I have heard that horses usually mature about the colour of their eye lashes. Going to assume with a buckskin that that means the golden ones rather than the dark ones - she has two colours of eye lashes!

I also have another question, she has a lot of lighter hairs in her tail and a few white hairs growing in her mane. Not the creamy foal fluff hairs, but proper white adult-mane hairs. Is there a possibility she may have silver? Her daddy is buckskin, I don't know what colour her mamma is but the mother is supposed to be part Arab. Attached is a pic that shows it better than the wet-bum one. It's more than that in real life but the photo's off my phone so isn't great quality.


----------



## QOS (Dec 8, 2008)

She is a pretty girl. I LOVE a golden buckskin.


----------



## blue eyed pony (Jun 20, 2011)

So do I, QOS  I actually just have a thing for buckskins full stop so I don't really mind if she doesn't grow up gold, but it would be lovely if she did.


----------



## NdAppy (Apr 8, 2009)

No, I wouldn't think silver at all. I would think that she is getting the cream guard hairs on her mane and tail.

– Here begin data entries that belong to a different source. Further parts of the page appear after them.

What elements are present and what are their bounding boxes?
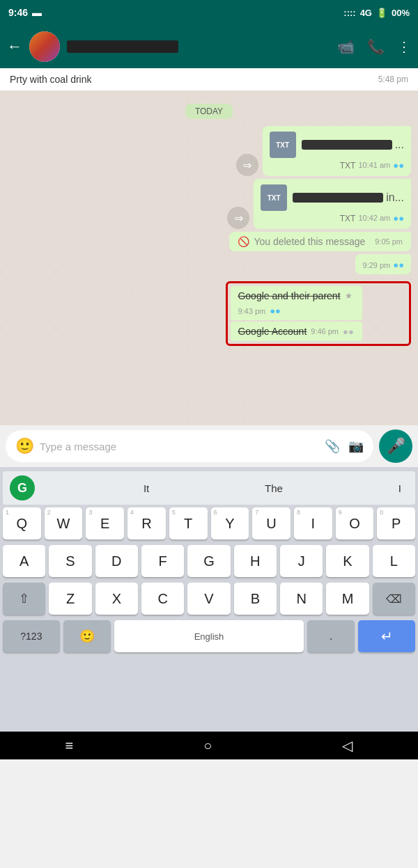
message-time: 9:43 pm [238,307,265,315]
forward-icon-wrap: ⇒ [227,179,249,229]
message-time: 9:46 pm [311,327,339,336]
key-q[interactable]: 1Q [3,507,41,539]
suggestion-1[interactable]: It [137,480,156,497]
key-r[interactable]: 4R [127,507,166,539]
key-m[interactable]: M [326,583,369,615]
message-row: 🚫 You deleted this message 9:05 pm [7,232,411,251]
shift-key[interactable]: ⇧ [3,583,45,615]
nav-back-icon[interactable]: ◁ [342,737,353,754]
period-key[interactable]: . [307,620,355,652]
message-time: 10:41 am [358,161,390,169]
nav-menu-icon[interactable]: ≡ [65,738,74,754]
keyboard-row-1: 1Q 2W 3E 4R 5T 6Y 7U 8I 9O 0P [3,507,415,539]
blocked-icon: 🚫 [238,236,249,247]
strikethrough-bubble-2[interactable]: Google Account 9:46 pm ●● [231,322,362,341]
emoji-key[interactable]: 🙂 [63,620,111,652]
keyboard: G It The I 1Q 2W 3E 4R 5T 6Y 7U 8I 9O 0P… [0,467,418,732]
key-b[interactable]: B [234,583,277,615]
delete-key[interactable]: ⌫ [373,583,415,615]
enter-key[interactable]: ↵ [358,620,415,652]
grammarly-icon: G [10,475,35,500]
read-tick: ●● [393,213,404,223]
message-row: ⇒ TXT ... TXT 10:41 am ●● [7,126,411,176]
read-tick: ●● [270,306,281,316]
key-y[interactable]: 6Y [211,507,249,539]
key-o[interactable]: 9O [336,507,374,539]
forward-icon-wrap: ⇒ [236,126,258,176]
date-separator: TODAY [7,104,411,119]
key-a[interactable]: A [3,545,45,577]
battery-level: 00% [392,8,410,18]
message-bubble[interactable]: 9:29 pm ●● [355,254,411,274]
sim-icon: ▬ [32,7,42,18]
message-time: 10:42 am [358,214,390,222]
last-message-time: 5:48 pm [378,74,408,84]
key-i[interactable]: 8I [294,507,332,539]
key-k[interactable]: K [326,545,369,577]
emoji-input-icon[interactable]: 🙂 [15,437,34,455]
bottom-navigation: ≡ ○ ◁ [0,732,418,759]
highlighted-box: Google and their parent ★ 9:43 pm ●● Goo… [226,281,411,346]
key-p[interactable]: 0P [377,507,415,539]
status-left: 9:46 ▬ [8,7,42,18]
key-z[interactable]: Z [49,583,91,615]
input-placeholder: Type a message [40,441,319,452]
read-tick: ●● [393,260,404,270]
file-bubble-1[interactable]: TXT ... TXT 10:41 am ●● [263,126,411,176]
message-time: 9:05 pm [375,237,403,246]
key-t[interactable]: 5T [169,507,208,539]
keyboard-row-3: ⇧ Z X C V B N M ⌫ [3,583,415,615]
nav-home-icon[interactable]: ○ [203,738,212,754]
chat-area[interactable]: TODAY ⇒ TXT ... TXT 10:41 am ●● [0,91,418,425]
suggestion-3[interactable]: I [392,480,408,497]
contact-avatar[interactable] [29,31,60,62]
file-row: TXT in... [261,184,404,211]
attachment-icon[interactable]: 📎 [325,439,340,454]
suggestion-2[interactable]: The [258,480,290,497]
key-w[interactable]: 2W [45,507,83,539]
file-bubble-2[interactable]: TXT in... TXT 10:42 am ●● [254,179,411,229]
more-options-icon[interactable]: ⋮ [397,38,411,55]
key-u[interactable]: 7U [252,507,291,539]
message-input-field[interactable]: 🙂 Type a message 📎 📷 [6,430,373,462]
date-badge: TODAY [185,104,233,119]
strikethrough-text-2: Google Account [238,326,307,337]
key-d[interactable]: D [95,545,138,577]
key-j[interactable]: J [280,545,323,577]
strikethrough-bubble-1[interactable]: Google and their parent ★ 9:43 pm ●● [231,286,362,320]
bubble-meta: 9:29 pm ●● [362,260,404,270]
mic-button[interactable]: 🎤 [379,429,412,463]
network-type: 4G [360,8,372,18]
forward-icon[interactable]: ⇒ [227,207,249,229]
deleted-message-bubble: 🚫 You deleted this message 9:05 pm [229,232,411,251]
deleted-text: You deleted this message [254,236,365,247]
key-e[interactable]: 3E [86,507,124,539]
contact-name-redacted [67,40,178,53]
status-bar: 9:46 ▬ :::: 4G 🔋 00% [0,0,418,25]
key-v[interactable]: V [187,583,230,615]
symbols-key[interactable]: ?123 [3,620,60,652]
battery-icon: 🔋 [376,8,387,18]
key-x[interactable]: X [95,583,138,615]
forward-icon[interactable]: ⇒ [236,154,258,176]
key-f[interactable]: F [141,545,184,577]
status-time: 9:46 [8,7,28,18]
key-n[interactable]: N [280,583,323,615]
chat-header: ← 📹 📞 ⋮ [0,25,418,68]
space-key[interactable]: English [114,620,304,652]
key-l[interactable]: L [373,545,415,577]
last-message-strip: Prty with coal drink 5:48 pm [0,68,418,91]
message-row: ⇒ TXT in... TXT 10:42 am ●● [7,179,411,229]
last-message-text: Prty with coal drink [10,74,91,85]
camera-icon[interactable]: 📷 [348,439,364,454]
video-call-icon[interactable]: 📹 [337,38,355,55]
keyboard-row-2: A S D F G H J K L [3,545,415,577]
back-button[interactable]: ← [7,38,22,56]
voice-call-icon[interactable]: 📞 [367,38,385,55]
file-name-redacted [302,140,392,150]
key-s[interactable]: S [49,545,91,577]
key-h[interactable]: H [234,545,277,577]
key-g[interactable]: G [187,545,230,577]
contact-info[interactable] [67,40,330,53]
key-c[interactable]: C [141,583,184,615]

I am going to stand by the fact that if she is shedding out dark now, she will be lighter in the next shed. 

I have never heard the eye lash thing, and I honestly don't know how true that would be as it would mean that my pony colt should be cream colored. :lol:


----------



## blue eyed pony (Jun 20, 2011)

My bay has black eyelashes and Mum's creamy pali has really pale cream eyelashes so it works for our guys. Some grey foals, the first you can tell of grey they have white eyelashes, I think that was the application the person was talking about (it was a debate over grey or not grey, I think).

We will have to see. I have seen/heard of foals that stayed real creamy until they were 2 and then were REALLY dark sooty by 3. Kind of defeats your theory. I don't think there's really any definite way to tell. Just as long as she stays looking like a buckskin, I'm happy.


----------



## blue eyed pony (Jun 20, 2011)

Hate to double post but I got some 'evidence' photos today while I was playing with her. There are some very definite WHITE hairs peppered through her mane - not cream, WHITE. The lighter hairs in her tail are mostly cream but there are a lot more of them.

I did say the photos I had didn't show it right, didn't I?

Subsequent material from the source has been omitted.